Fig 4. CITED2 knockdown increased MMP-13 expression and enzyme activity in RKO cells

(A) RKO cells were transfected with a control siRNA (Ambion) or CITED2-specific siRNA. Twenty hours after transfection, total RNA was isolated for RT-PCR. (B) Cells were seeded in 12-well plates. Twelve hours later, cells were washed and incubated in serum-free medium for another 24 h. The medium was collected, centrifuged; and the supernatant was used to assay MMP-13 activity.

Fig 5. CITED2 knockdown increased MMP-13 expression and cell invasiveness in SW480 cells

(A) SW480 cells were transfected with a control siRNA (Ambion) or CITED2-specific siRNA. Twenty hours after transfection, total RNA was isolated for RT-PCR. (B) SW480 cells were transduced with plko1 empty lentiviral vector or plko1-shCITED2, and selected with puromycin for 3 weeks. The pools of puromycin-resistent cells were used for RT-PCR (upper panels) and Western blot (lower panels) analyses. (C) Matrigel invasion assays of cells in (B) were performed as described in Fig 2B. Twenty-four hours after invasion, cells on the lower surface of the membrane were stained with H&E and counted. Data shown are means ± SEM of cells from three independent experiments, and ten fields were counted from each experiment.

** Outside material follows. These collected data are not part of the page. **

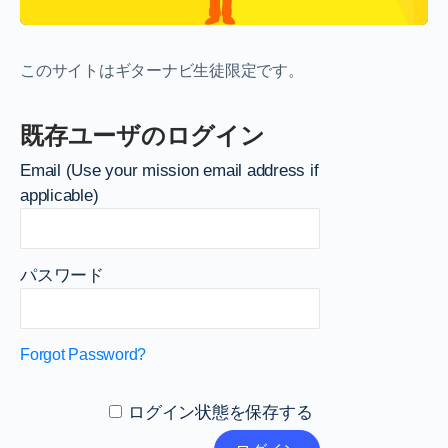
このサイトはギターナビ生徒限定です。
既存ユーザのログイン
Email (Use your mission email address if
applicable)
パスワード
Forgot Password?
ログイン状態を保存する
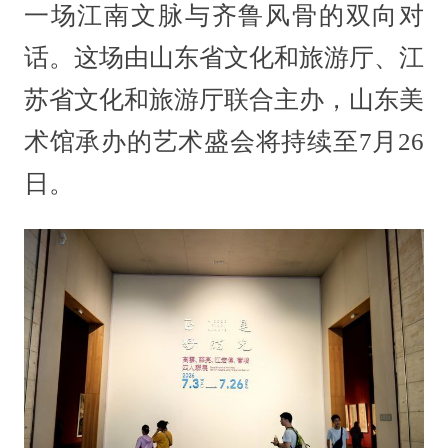
一场江南文脉与齐鲁风骨的双向对
话。这场由山东省文化和旅游厅、江
苏省文化和旅游厅联合主办，山东美
术馆承办的艺术盛会将持续至7月26
日。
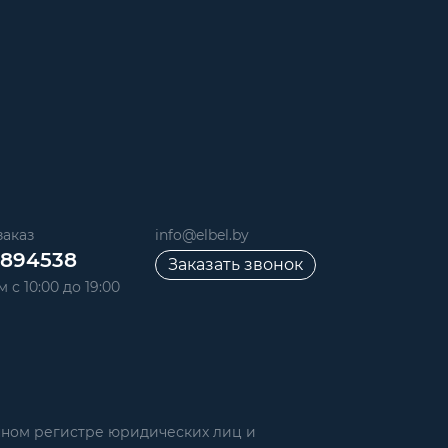
аказ
info@elbel.by
6894538
Заказать звонок
 с 10:00 до 19:00
нном регистре юридических лиц и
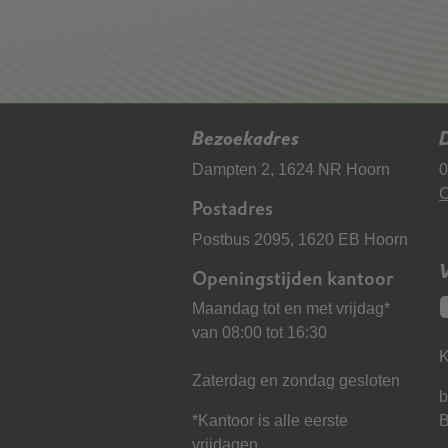
Bezoekadres
D
Dampten 2, 1624 NR Hoorn
0
C
Postadres
Postbus 2095, 1620 EB Hoorn
Openingstijden kantoor
Maandag tot en met vrijdag*
van 08:00 tot 16:30
K
Zaterdag en zondag gesloten
b
*Kantoor is alle eerste
vrijdagen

Fig 6. Butyrate upregulated CITED2 expression and downregulated MMP-13 expression in RKO cells

(A) RKO cells were treated with 5 mM sodium butyrate for 16 h. Total RNA was isolated for RT-PCR. (B) RKO cells transfected with pMK17 reporter, then treated with 2.5 mM sodium butyrate for 20 h prior to luciferase reporter assays that were normalized to protein. Results are presented as means ± SEM of three experiments. (C) RKO and SW480 cells were transfected with pCMV10 vector (Vec) or pCMV10/HA-CITED2 (HA-C2). Two days later, cells were collected and total RNA was isolated for RT-PCR analyses.

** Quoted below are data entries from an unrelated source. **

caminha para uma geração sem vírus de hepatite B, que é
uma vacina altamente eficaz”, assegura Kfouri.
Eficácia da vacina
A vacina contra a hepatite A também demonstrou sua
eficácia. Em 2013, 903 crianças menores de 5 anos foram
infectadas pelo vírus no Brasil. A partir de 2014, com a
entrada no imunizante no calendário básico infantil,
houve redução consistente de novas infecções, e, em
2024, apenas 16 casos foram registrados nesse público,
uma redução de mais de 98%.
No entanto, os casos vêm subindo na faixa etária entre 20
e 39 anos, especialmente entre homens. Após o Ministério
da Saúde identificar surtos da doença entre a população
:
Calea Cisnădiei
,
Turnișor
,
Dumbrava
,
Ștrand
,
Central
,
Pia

Fig 7. Ectopic expression of CITED2 arrested RKO cells

(A) RKO cells were transfected with pCMV10 vector or pCMV10/HA-CITED2 and selected with G418 at 0.5 mg/ml for 3 weeks. Cells were then seeded in 12-well plates at a confluency of ~25%. Forty hours later, cells were collected for flow cytometry. Data shown are mean±SEM of three repeats. * p<0.05. (B) Cells were incubated with 2.5 mM sodium butyrate for up to 8 h. Western blot was performed.